Marans (/fr/) is a commune in the Charente-Maritime department, administrative region of Nouvelle-Aquitaine (before 2015: Poitou-Charentes), southwestern France.

It is connected to La Rochelle by the Canal de Marans à La Rochelle. The inhabitants of Marans are known as marandais.

Marans is the most northern town in Charente-Maritime, and is sometimes considered to be the "gateway to Aunis", the former province in which it has always belonged since its creation.

Marans is a pleasant town on the river Sèvre niortaise which is a fishing port and a tourist destination. Being located north of La Rochelle, it has close relations with the latter to which it has much to owe for its rapid urban and economic growth.

==History==

===Toponymy===
The etymology of Marans is believed to be from the Latin, mare ante which means before the sea.

===Middle ages===
From the 7th century, monks settled in the Gulf, which had been drained by numerous canals.

In the 10th century, the first castle was built after the barbarian attacks. By the 11th century, a small market town had gathered around the castle and the priory of Saint-Étienne, depending on the Maillezais Cathedral. The octagonal bell-tower dates back to the 14th century. The priory was pillaged during the French Wars of Religion, and the rebuilding started in 1605.

In the 13th century, as well as the 16th century, the Benedictine monks would drain out the land by digging canals. The development of these lands greatly contributed to the enrichment of the town. During the reign of Henry IV of France, Dutch specialists helped in the work of the lands.

In 1307, the castle could hold 2000 soldiers and 300 to 400 horses in case of danger.

===Religious wars===
In 1589, Henry IV captured Marans after a 4-day siege. It was then used as a place of safety for the Protestants.

Between 1627 and 1628, during the Siege of La Rochelle, Louis XIII stayed at Marans. Cardinal Richelieu reassured the castle for fear of occupation by the reformed troops after the departure of the royal guards. The last towers were demolished in the 18th century.

In 1659, the Sire of Breuil, count of Marans, donated part of his castle for the building of a Capuchin convent.

The port for a long time specialised in the trade of grains, the Sèvre Niortaise being just as navigable as Niort at that time.

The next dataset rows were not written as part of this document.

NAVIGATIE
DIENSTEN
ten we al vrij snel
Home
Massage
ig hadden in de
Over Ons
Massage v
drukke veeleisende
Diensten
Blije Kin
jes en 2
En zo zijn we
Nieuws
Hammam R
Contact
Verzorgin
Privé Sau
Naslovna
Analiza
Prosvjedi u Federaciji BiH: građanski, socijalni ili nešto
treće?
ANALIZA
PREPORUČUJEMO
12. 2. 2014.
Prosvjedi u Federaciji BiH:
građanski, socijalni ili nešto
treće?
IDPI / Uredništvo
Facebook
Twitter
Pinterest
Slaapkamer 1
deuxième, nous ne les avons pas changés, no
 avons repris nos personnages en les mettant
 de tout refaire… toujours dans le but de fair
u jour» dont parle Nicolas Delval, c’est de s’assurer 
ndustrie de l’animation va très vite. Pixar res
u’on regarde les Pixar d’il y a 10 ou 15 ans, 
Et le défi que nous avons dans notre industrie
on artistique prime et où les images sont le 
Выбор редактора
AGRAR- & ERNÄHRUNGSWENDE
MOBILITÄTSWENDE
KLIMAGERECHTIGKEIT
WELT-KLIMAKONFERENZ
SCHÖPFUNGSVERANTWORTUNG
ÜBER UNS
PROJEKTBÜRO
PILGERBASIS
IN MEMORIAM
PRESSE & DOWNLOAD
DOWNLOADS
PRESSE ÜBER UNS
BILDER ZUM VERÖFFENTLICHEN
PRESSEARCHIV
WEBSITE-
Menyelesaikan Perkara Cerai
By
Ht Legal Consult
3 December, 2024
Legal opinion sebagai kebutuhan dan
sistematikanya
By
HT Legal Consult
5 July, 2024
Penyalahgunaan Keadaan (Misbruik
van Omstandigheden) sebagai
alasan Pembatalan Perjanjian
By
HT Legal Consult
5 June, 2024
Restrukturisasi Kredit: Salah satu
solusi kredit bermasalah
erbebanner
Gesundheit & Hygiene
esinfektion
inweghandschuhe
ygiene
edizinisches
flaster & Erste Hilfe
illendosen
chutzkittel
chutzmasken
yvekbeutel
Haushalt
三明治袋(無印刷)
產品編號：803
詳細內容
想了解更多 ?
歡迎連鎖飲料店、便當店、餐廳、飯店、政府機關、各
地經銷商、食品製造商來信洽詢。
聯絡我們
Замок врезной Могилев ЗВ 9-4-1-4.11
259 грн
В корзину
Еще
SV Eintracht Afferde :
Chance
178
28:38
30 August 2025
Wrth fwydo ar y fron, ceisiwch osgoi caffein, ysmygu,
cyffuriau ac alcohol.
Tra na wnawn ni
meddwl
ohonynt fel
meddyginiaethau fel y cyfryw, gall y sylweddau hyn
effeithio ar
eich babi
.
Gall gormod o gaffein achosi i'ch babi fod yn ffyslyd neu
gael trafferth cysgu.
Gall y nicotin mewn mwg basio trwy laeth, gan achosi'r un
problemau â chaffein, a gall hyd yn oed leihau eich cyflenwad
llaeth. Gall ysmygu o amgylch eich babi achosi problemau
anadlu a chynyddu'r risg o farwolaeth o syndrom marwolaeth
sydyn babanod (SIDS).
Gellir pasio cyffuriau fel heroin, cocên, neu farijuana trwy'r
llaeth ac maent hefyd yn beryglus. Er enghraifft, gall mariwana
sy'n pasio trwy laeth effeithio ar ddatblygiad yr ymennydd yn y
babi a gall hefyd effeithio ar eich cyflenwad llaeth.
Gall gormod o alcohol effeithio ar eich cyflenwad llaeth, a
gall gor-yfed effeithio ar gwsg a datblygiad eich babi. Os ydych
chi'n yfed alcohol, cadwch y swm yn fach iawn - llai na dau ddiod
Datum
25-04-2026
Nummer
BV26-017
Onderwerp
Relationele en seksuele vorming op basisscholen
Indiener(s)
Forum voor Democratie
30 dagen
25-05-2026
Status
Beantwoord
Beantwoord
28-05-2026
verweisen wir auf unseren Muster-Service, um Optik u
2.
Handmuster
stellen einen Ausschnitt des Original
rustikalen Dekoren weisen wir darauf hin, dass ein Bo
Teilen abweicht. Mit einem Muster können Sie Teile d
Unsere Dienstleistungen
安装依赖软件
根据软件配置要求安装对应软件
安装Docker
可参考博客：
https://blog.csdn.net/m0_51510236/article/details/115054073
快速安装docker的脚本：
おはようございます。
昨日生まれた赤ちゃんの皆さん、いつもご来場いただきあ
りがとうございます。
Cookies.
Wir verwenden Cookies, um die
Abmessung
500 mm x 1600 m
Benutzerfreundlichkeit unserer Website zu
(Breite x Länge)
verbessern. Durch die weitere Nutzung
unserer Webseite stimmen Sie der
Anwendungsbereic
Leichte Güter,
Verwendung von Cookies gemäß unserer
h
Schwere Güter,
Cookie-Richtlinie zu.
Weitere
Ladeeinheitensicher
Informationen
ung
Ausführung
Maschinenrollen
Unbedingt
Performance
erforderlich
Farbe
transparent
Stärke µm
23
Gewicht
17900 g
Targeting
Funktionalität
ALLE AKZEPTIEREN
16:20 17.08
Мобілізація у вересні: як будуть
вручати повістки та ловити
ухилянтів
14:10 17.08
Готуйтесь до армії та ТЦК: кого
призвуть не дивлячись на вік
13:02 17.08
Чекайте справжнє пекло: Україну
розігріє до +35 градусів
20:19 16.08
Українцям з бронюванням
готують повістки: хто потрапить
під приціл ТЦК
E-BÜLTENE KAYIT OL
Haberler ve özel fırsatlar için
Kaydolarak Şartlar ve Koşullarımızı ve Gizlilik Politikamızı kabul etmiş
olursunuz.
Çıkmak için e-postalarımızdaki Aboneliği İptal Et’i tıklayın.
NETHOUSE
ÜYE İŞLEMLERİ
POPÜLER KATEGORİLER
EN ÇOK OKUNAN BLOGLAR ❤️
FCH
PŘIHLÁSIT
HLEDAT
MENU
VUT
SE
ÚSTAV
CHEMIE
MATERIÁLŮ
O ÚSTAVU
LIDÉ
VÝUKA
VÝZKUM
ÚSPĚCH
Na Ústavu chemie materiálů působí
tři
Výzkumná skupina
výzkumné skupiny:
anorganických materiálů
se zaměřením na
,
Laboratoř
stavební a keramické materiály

Marans was famous until the early twentieth century for the red bean of Marans and its fairs in honour of these specially local beans.

Marans is also famous as the home of the Marans chicken. Marans chickens are famous as the layers of the darkest shell color of all chickens. This breed was originally developed in Southwest France between the 12th to the 14th century. The present form of this chicken was refined during the 19th century in the village of Marans. While fairly common in France, this breed is rare in America. Marans chickens lay exceptional eating gourmet eggs that are highly prized by chefs around the world.

===French Revolution to Contemporary France===
The first municipal council (conseil municipal) was elected February 3, 1790. The temple at Saint-Étienne was made into a "Temple of Reason". In the 19th Century, the commune didn't want to begin conservation work (Mayor's letter of 1845 to the Prefect). In 1885, the municipal council decided to build a new church, and consequently the community started the clearing of the ruins of the priory in Saint-Étienne, keeping only the clocktower which had been decreed a historical monument in 1921.